In case you somehow didn’t notice, online movie rental and video streaming services are in.

Netflix enjoys a massive user base, mainstream recognition and, as of yesterday, stands poised to enter the original programming arena with its upcoming series, “House of Cards.” Fandor is a new player intent on making its mark in the online streaming movie business by coupling independent films with Facebook. Amazon started its own streaming video program for paying Prime members last month with a sizable offering out of the gate. And now, one more company just got in on the action with a strange plan.

Zediva streams new DVDs into homes, skirts the law

Zediva rents out the DVDs they purchase by streaming them directly into customers’ homes, where they have free reign of how and when to watch. Essentially, the company plays the movies in its Santa Clara, CA offices and allows users access to the feed. This means consumers who dislike waiting those long 28 days for a new movie to become available on competing services like Netflix can get their film fix the day the DVD hits stores for $1.99 per rental.

An odd twist on the typical rental process for sure, but illegal? No, says the company.

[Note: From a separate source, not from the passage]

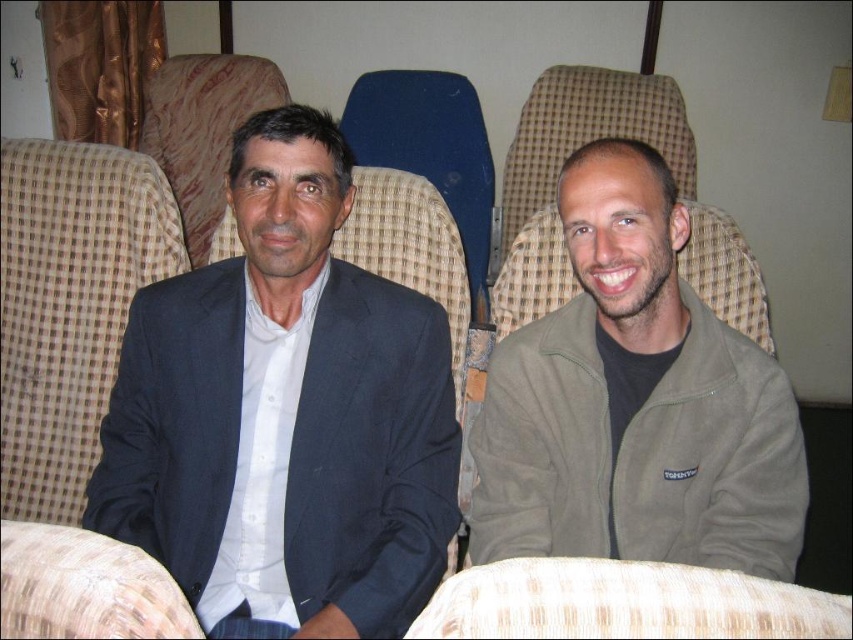 You are planning to sit between the dark blue suit at center and the matte green jacket at right. Which side should you choose if you want to have more space on your left side?

You should sit on the side of the dark blue suit at center because its width is greater than the matte green jacket at right, providing more space on your left side.

Looking at this image, you are a photographer setting up for a group portrait. You need to position two subjects so they are exactly 12 inches apart. Given the current setup with the dark blue suit at center and the matte green jacket at right, can they move closer to meet the requirement?

The current distance between the dark blue suit at center and the matte green jacket at right is 10.78 inches. Since 10.78 inches is less than 12 inches, they are already closer than the required distance. To meet the 12 inches requirement, they would need to move slightly apart instead of closer.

“Zediva buys real authorized DVDs,” says Zediva founder Venky Srinivasan. “We are a DVD rental service. The notion of DVD rentals is well established. Just like any other DVD rental service, only one user can rent a DVD at a time.”

The executive goes on to compare Zediva with Blockbuster – perhaps a questionable parallel given that  company’s recent financial woes.

Some feel Zediva isn’t quite as legal as Srinivasan would like to believe.

The Associated Press talked to Bob Garrett, a copyright lawyer, who deemed the service “cute but illegal” and explained the myriad differences between what Zediva does (streaming DVDs across the internet) and what rental stores like Blockbuster do.

While Zediva may face legal hurdles in the future, for now its most pressing concern seems to be meeting demand. The website currently boasts that registration for the recently launched service is full.

Until new spots open up you’re stuck with Netflix, Amazon Prime, Hulu, Redbox and Blockbuster. Poor you.